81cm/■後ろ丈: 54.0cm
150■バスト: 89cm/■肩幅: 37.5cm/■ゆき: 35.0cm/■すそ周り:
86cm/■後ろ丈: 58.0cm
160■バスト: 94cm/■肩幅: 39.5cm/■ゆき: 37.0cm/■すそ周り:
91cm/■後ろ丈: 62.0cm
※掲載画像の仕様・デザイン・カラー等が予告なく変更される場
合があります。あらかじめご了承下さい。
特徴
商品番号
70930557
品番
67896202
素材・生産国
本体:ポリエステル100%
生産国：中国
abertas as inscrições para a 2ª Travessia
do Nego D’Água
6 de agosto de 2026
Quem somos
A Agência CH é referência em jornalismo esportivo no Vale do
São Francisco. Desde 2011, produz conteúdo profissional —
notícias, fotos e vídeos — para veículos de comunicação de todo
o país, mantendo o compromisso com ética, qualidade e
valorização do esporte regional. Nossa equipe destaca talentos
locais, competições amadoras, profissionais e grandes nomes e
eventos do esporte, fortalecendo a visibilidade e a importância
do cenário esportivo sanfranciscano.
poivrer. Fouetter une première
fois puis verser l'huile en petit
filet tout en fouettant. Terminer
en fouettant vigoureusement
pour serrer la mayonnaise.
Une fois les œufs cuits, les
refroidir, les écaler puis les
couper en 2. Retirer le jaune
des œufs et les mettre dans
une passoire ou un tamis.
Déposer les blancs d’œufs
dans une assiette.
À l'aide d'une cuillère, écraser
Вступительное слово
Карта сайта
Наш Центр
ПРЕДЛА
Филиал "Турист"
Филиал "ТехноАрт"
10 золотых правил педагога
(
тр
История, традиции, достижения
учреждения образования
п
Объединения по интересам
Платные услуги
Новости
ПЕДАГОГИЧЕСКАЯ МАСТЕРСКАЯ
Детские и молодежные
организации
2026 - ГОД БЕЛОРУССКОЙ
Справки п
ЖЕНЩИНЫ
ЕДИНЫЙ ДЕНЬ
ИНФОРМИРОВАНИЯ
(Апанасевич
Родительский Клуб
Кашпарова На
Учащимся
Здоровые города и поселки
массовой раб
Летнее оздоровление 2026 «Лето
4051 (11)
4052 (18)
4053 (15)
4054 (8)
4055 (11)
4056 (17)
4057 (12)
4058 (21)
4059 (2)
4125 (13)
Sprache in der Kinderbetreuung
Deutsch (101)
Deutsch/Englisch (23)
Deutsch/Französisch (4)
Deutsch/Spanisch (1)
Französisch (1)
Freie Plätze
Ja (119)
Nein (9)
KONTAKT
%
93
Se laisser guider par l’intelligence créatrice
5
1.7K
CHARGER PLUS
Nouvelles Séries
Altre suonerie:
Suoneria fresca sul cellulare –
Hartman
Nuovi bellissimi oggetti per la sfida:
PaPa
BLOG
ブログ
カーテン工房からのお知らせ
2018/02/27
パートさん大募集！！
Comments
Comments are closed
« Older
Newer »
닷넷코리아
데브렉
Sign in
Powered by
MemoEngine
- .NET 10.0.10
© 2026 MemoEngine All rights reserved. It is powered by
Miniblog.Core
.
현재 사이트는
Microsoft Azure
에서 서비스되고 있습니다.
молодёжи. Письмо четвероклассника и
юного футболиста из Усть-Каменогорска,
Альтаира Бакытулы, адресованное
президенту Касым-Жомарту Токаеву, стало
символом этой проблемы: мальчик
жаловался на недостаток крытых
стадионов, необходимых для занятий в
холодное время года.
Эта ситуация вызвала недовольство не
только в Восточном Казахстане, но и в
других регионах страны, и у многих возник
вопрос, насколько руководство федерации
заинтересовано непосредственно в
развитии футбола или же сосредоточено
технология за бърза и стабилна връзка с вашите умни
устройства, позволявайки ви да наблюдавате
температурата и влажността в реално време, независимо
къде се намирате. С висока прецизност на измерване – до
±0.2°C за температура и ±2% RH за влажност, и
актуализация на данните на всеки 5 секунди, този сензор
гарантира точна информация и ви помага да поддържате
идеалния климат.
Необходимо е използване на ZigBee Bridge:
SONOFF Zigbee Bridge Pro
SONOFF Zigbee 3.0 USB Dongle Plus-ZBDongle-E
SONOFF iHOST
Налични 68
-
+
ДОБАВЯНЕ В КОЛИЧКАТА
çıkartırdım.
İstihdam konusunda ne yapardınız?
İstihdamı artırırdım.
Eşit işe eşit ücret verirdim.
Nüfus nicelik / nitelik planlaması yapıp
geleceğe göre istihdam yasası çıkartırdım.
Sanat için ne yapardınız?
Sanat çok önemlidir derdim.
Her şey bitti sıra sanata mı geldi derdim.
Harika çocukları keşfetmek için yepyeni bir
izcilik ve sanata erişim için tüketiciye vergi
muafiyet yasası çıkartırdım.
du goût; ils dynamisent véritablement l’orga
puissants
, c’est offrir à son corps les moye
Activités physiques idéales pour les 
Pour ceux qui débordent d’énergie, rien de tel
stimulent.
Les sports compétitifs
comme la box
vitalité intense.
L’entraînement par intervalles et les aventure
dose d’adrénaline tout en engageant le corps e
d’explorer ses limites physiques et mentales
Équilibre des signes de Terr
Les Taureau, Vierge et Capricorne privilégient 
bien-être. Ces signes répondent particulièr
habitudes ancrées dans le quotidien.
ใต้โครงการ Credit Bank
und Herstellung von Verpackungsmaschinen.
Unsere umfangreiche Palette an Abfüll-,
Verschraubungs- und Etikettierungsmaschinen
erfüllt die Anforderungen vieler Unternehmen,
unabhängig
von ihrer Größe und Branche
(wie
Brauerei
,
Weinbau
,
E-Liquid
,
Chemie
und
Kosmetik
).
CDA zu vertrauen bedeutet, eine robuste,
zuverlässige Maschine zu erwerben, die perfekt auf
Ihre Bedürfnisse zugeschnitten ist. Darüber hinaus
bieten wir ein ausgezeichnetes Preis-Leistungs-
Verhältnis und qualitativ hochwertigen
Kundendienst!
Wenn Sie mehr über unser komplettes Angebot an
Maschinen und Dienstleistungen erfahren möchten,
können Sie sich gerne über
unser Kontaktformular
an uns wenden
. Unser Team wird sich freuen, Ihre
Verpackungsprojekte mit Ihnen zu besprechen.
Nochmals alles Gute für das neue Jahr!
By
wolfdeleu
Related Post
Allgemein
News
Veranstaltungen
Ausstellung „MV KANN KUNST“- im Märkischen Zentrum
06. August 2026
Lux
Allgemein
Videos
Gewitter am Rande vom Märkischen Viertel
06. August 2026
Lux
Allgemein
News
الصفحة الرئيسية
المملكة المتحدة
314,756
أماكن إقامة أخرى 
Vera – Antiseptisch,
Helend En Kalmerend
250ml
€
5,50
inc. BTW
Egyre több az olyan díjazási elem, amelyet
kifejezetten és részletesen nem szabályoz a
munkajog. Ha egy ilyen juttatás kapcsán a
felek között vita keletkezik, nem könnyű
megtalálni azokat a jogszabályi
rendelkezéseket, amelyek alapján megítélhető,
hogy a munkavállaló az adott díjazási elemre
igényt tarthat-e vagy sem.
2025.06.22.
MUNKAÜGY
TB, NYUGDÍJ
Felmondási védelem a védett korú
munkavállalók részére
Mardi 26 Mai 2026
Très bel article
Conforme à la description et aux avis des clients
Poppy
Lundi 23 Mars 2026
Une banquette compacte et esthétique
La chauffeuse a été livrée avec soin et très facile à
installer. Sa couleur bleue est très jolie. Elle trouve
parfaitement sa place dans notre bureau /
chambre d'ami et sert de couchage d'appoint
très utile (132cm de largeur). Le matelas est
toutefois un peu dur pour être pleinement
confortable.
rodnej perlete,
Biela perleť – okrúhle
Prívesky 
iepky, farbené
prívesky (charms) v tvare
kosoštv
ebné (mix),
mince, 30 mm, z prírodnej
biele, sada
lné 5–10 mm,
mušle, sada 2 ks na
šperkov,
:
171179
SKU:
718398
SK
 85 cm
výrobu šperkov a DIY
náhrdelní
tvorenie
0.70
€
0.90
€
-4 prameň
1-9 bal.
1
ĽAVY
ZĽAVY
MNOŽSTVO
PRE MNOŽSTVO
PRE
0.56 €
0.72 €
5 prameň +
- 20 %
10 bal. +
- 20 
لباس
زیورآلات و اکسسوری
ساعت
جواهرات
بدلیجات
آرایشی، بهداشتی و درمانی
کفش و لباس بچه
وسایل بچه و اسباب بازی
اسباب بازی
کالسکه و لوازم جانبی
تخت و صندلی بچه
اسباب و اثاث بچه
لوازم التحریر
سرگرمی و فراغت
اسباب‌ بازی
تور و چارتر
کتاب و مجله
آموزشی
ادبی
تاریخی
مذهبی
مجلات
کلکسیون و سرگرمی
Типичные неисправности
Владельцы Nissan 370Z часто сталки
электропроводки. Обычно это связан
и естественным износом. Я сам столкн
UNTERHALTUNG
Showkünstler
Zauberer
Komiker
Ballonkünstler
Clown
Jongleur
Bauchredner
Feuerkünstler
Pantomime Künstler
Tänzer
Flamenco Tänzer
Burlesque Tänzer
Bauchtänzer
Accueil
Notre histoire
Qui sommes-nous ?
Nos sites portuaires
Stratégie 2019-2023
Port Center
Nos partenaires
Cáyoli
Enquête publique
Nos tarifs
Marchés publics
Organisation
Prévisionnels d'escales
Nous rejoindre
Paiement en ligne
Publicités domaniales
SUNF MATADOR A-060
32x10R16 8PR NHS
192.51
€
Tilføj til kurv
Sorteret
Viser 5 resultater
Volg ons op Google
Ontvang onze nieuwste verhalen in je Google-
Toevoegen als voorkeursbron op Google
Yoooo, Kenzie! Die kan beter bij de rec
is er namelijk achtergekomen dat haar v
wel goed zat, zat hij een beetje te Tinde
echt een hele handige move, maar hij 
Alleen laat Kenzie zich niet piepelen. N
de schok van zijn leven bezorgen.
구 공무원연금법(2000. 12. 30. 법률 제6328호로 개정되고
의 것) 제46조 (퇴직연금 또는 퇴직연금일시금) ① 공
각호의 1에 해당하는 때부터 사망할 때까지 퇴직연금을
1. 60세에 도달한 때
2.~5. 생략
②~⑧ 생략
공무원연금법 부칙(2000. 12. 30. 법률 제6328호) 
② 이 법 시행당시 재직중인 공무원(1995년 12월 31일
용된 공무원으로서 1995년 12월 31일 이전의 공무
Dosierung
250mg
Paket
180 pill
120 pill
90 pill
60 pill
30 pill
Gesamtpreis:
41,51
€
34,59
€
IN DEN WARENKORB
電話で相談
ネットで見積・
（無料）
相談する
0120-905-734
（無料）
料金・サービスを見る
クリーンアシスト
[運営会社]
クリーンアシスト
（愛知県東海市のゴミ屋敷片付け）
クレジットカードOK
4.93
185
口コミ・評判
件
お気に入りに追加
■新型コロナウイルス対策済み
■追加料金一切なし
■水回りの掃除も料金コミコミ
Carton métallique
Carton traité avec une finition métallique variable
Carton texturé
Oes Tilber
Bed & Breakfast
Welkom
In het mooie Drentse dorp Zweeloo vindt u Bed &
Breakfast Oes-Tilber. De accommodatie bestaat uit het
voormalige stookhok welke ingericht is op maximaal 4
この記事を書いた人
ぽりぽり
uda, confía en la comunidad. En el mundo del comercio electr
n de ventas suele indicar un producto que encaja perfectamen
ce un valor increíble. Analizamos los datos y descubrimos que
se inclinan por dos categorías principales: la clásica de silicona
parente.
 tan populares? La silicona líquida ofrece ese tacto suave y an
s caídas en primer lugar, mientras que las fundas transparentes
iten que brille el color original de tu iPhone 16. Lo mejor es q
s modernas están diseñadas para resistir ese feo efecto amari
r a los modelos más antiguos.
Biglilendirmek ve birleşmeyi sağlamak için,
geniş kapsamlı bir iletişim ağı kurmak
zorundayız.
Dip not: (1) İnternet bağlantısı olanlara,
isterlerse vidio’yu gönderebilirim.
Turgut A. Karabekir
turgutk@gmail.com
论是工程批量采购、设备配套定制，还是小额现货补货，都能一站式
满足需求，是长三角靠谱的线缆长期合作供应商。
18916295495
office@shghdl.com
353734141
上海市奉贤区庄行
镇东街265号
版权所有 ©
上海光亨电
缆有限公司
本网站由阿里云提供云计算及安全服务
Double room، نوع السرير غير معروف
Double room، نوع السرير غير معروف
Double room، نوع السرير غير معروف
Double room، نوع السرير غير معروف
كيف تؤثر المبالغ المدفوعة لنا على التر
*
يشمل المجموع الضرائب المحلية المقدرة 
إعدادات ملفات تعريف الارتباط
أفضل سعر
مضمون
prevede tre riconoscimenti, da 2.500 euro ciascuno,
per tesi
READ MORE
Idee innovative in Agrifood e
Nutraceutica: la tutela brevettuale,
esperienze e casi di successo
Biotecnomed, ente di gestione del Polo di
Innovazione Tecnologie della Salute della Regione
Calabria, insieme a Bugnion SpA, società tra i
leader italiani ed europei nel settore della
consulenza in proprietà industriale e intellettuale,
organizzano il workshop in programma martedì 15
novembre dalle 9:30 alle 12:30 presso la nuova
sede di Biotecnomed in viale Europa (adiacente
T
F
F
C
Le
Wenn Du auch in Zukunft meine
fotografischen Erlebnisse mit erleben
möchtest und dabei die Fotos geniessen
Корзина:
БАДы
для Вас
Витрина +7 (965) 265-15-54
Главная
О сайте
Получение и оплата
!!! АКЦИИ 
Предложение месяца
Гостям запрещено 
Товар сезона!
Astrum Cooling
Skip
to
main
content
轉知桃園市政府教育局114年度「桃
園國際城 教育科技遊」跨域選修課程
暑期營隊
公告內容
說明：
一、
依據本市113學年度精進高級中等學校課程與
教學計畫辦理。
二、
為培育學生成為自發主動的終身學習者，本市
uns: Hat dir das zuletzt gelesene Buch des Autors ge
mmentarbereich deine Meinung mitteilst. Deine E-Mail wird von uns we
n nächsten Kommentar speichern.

◇ ◇ ◇ ◇ ◇ ◇ ◇

#### WHAT THE TASK REQUIRES
Give the number of lines in the records above that contain the word "pill". Reply with that number alone.

#### WRITTEN SOLUTION
5